Segment Start: INPUT DATA

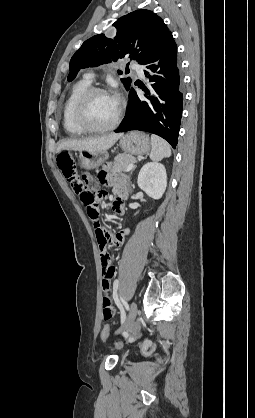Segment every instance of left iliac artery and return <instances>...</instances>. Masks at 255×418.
<instances>
[{
    "mask_svg": "<svg viewBox=\"0 0 255 418\" xmlns=\"http://www.w3.org/2000/svg\"><path fill=\"white\" fill-rule=\"evenodd\" d=\"M122 303H123V305L125 306V308L128 310V309H129V306H128L127 302H126L125 300H123V299H122Z\"/></svg>",
    "mask_w": 255,
    "mask_h": 418,
    "instance_id": "left-iliac-artery-1",
    "label": "left iliac artery"
}]
</instances>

Segment End: INPUT DATA

#### EXERCISE INSTRUCTIONS
Would you please transcribe the listing in full, exactly, while omitting the images?

#### ANSWER BOX
Segment every instance of left iliac artery and return <instances>...</instances>. Masks at 255×418.
<instances>
[{
    "mask_svg": "<svg viewBox=\"0 0 255 418\" xmlns=\"http://www.w3.org/2000/svg\"><path fill=\"white\" fill-rule=\"evenodd\" d=\"M122 303H123V305L125 306V308L128 310V309H129V306H128L127 302H126L125 300H123V299H122Z\"/></svg>",
    "mask_w": 255,
    "mask_h": 418,
    "instance_id": "left-iliac-artery-1",
    "label": "left iliac artery"
}]
</instances>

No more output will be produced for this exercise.